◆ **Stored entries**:
Content starts

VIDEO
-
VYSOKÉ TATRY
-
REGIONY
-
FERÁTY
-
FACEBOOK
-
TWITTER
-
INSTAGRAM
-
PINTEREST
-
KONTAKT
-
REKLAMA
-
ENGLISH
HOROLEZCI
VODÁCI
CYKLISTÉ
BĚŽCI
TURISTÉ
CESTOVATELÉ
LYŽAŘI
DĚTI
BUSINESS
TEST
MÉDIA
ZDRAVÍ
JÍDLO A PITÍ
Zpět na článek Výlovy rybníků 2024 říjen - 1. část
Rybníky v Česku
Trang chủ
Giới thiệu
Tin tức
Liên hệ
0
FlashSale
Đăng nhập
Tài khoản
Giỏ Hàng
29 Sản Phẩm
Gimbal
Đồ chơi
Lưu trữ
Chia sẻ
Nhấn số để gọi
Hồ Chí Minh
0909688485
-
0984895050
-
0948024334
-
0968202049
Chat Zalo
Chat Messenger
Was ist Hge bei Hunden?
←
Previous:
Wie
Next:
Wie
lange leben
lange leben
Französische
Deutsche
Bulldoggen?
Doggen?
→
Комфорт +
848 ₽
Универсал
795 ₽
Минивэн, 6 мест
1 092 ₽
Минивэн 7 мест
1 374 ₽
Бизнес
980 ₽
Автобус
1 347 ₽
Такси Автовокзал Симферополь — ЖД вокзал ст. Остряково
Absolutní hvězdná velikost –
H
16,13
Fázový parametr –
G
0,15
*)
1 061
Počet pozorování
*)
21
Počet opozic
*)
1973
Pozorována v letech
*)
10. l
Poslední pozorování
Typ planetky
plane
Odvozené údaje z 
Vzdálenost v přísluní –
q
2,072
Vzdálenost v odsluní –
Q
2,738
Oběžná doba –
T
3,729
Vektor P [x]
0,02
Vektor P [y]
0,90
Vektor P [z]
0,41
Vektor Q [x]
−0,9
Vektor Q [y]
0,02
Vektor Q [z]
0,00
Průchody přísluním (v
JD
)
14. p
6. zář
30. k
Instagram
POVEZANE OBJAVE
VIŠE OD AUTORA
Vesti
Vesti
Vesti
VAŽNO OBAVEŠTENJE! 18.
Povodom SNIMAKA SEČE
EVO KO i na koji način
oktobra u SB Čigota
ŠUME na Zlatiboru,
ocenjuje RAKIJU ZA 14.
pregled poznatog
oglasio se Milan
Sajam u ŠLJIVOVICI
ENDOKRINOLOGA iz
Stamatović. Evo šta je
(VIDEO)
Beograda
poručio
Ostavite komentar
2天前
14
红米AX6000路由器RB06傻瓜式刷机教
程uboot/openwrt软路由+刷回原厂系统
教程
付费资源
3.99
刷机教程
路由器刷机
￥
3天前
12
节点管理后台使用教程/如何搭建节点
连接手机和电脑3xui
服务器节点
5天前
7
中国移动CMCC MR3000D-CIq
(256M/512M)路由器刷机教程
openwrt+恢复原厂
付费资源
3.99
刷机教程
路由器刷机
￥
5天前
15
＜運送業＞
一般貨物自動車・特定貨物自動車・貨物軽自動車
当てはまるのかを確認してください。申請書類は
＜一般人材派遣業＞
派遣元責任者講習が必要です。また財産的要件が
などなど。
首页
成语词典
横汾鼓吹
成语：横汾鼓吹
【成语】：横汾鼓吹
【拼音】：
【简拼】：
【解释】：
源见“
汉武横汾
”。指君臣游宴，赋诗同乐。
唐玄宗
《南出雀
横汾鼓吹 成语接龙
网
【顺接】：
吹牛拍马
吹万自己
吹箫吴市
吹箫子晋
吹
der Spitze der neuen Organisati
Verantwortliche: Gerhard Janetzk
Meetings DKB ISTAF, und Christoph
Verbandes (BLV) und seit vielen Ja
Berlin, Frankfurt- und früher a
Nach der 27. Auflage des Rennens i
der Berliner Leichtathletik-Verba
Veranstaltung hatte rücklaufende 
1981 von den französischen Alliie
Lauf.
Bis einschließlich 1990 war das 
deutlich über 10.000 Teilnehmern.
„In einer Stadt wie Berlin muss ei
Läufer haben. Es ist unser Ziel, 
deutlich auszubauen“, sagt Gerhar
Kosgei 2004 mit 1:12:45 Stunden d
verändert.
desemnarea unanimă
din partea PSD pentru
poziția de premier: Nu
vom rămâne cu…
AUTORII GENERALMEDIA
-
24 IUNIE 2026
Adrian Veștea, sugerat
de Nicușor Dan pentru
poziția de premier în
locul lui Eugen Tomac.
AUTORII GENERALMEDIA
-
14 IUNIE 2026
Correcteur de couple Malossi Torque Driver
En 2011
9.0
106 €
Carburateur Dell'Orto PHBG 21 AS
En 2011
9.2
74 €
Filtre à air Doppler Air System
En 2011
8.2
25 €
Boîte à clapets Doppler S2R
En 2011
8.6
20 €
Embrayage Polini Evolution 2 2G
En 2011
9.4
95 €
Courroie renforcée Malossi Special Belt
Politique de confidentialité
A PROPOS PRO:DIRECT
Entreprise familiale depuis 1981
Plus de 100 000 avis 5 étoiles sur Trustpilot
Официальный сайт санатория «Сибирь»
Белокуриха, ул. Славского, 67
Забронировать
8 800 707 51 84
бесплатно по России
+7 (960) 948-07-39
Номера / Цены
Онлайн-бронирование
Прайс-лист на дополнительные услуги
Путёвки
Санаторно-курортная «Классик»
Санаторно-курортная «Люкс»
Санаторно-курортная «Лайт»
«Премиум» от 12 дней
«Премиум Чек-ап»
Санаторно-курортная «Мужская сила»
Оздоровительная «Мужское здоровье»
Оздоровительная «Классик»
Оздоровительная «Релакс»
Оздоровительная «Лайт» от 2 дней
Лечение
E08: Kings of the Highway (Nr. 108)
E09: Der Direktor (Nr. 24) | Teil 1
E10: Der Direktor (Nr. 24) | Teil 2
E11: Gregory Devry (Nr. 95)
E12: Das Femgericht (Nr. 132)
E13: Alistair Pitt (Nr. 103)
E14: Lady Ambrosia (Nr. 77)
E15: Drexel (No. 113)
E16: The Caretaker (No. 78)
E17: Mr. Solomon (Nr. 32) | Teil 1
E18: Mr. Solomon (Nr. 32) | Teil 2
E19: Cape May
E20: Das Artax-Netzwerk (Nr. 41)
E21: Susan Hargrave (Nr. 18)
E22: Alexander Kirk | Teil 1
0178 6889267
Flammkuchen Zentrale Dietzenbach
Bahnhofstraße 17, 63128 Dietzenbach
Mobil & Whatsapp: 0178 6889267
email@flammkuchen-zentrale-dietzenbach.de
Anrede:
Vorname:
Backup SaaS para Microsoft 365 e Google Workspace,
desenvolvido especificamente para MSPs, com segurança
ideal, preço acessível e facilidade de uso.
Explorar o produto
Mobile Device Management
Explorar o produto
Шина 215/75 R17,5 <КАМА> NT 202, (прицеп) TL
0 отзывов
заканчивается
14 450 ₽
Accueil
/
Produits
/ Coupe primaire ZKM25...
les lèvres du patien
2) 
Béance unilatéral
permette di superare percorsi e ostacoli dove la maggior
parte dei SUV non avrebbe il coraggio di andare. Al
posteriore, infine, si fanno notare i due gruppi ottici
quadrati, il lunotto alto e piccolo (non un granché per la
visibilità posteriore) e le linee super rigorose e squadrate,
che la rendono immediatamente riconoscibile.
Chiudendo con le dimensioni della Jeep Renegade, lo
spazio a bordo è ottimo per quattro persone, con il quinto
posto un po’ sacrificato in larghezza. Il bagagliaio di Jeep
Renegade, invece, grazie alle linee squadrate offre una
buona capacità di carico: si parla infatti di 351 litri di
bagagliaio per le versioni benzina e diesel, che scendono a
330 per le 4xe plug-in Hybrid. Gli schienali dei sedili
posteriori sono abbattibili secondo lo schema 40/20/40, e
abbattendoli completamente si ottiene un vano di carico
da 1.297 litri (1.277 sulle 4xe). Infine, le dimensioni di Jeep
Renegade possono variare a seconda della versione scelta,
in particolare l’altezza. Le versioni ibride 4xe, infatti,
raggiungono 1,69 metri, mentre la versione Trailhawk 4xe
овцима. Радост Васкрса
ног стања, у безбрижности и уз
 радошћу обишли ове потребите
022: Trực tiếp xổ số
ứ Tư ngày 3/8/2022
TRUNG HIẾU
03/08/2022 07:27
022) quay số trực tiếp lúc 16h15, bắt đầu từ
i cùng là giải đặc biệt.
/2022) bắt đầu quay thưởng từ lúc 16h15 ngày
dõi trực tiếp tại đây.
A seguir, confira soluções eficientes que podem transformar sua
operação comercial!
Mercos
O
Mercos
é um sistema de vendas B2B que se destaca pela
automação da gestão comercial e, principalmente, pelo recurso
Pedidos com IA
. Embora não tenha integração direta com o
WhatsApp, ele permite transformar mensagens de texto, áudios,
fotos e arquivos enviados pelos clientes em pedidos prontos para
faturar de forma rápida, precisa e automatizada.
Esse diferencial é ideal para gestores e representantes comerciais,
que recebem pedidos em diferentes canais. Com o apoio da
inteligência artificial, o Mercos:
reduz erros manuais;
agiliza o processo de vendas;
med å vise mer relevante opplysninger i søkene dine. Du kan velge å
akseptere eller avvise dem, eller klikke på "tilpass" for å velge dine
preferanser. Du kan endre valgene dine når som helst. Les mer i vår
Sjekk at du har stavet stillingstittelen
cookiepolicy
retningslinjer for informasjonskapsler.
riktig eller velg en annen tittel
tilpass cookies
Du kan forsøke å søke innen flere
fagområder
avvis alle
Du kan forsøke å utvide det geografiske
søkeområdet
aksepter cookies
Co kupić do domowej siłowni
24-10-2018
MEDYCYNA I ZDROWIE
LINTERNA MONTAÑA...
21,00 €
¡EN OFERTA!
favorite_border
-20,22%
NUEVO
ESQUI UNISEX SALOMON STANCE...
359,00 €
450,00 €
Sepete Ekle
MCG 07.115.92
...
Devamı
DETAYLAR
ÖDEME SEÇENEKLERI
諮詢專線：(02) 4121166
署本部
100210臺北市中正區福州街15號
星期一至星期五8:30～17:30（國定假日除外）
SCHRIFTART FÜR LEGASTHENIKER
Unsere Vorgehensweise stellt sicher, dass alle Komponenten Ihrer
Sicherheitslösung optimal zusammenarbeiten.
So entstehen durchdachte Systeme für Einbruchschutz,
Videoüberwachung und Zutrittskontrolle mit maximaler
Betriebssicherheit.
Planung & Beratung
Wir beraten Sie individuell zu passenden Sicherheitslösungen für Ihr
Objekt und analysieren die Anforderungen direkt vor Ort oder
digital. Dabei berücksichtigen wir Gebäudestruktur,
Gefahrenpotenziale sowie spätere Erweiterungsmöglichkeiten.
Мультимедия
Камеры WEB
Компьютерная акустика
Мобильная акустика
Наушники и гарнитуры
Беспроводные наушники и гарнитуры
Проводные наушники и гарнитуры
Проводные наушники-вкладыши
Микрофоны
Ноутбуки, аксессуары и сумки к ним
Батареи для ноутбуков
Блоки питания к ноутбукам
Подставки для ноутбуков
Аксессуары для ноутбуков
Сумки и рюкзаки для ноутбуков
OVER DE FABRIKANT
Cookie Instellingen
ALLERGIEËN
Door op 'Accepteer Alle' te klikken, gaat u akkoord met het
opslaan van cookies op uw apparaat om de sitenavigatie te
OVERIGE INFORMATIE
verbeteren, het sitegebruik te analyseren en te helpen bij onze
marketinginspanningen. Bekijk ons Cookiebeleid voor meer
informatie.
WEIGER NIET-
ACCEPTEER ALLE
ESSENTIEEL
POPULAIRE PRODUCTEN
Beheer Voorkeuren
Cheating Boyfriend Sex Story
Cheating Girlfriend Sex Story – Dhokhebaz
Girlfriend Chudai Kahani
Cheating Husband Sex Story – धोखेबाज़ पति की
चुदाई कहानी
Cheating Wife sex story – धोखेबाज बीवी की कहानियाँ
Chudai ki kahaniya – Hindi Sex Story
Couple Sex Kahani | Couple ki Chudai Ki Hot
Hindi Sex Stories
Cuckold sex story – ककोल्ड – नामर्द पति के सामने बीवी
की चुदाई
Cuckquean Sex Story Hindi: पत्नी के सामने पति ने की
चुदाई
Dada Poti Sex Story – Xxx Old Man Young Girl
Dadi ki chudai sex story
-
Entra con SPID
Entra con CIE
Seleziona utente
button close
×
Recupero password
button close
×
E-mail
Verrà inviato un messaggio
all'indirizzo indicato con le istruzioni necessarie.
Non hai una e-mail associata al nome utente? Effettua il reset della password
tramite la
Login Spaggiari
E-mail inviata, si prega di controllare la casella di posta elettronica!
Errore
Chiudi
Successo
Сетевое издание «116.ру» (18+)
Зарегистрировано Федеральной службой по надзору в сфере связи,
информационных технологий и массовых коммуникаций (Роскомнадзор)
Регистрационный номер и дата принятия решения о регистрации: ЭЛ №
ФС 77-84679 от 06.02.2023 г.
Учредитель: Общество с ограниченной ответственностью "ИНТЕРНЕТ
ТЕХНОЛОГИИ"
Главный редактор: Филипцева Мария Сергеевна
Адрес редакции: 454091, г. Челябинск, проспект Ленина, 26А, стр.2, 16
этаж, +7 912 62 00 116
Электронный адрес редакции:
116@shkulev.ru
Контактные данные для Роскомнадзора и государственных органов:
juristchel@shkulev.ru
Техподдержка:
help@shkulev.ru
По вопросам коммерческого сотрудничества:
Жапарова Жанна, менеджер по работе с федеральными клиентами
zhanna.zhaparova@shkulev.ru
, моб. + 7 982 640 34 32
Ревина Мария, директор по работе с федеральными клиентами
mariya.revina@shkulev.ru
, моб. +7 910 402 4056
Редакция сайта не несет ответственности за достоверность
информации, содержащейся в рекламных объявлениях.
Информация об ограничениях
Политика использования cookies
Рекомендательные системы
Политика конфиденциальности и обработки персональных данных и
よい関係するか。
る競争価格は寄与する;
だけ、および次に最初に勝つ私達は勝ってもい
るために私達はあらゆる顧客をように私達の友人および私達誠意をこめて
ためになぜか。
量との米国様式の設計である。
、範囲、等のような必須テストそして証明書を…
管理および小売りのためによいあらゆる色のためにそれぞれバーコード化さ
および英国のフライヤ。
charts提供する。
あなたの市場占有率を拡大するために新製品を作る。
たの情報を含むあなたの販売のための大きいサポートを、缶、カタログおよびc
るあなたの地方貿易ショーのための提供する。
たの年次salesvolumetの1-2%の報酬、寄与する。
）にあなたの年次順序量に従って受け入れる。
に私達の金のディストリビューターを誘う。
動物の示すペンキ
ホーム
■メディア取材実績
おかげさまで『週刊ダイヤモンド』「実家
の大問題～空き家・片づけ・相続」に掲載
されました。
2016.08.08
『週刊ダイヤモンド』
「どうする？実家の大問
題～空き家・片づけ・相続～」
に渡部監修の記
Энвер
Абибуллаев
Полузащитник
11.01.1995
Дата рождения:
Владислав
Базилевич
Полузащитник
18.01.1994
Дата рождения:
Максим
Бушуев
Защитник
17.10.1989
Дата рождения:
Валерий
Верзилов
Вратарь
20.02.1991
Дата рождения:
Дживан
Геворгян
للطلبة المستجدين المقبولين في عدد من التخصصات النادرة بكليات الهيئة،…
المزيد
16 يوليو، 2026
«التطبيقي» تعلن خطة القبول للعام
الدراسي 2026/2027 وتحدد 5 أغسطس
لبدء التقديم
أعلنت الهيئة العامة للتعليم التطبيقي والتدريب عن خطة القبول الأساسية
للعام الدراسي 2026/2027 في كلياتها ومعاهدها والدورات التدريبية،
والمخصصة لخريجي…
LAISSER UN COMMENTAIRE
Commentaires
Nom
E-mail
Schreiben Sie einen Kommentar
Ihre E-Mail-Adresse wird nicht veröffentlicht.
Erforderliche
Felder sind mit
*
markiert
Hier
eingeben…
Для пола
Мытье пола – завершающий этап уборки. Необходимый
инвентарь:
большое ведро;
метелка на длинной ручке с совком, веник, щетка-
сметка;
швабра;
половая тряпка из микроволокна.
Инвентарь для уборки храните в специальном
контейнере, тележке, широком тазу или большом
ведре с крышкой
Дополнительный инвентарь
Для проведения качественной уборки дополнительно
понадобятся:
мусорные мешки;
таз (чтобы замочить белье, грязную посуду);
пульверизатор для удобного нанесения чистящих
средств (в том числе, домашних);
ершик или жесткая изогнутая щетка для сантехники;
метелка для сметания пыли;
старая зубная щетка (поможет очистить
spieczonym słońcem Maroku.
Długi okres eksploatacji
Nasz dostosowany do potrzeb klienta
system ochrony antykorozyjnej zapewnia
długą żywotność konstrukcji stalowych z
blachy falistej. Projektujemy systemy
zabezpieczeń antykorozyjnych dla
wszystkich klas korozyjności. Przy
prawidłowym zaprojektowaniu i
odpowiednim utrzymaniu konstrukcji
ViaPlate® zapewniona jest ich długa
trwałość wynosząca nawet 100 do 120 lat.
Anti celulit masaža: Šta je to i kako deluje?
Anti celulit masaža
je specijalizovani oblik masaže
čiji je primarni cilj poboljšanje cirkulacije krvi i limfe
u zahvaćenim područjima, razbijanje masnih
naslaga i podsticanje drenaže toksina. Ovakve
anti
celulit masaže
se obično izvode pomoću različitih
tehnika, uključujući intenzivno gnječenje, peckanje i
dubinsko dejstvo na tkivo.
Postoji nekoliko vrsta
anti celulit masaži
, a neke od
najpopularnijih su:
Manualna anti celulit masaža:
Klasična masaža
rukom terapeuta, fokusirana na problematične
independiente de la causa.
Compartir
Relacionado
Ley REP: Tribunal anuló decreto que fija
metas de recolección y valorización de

Content ends

◆ **Assignment**: Wherever "федеральными" occurs in the records above, copy the line it sits in.

◆ **Solution to the problem**:
Жапарова Жанна, менеджер по работе с федеральными клиентами
Ревина Мария, директор по работе с федеральными клиентами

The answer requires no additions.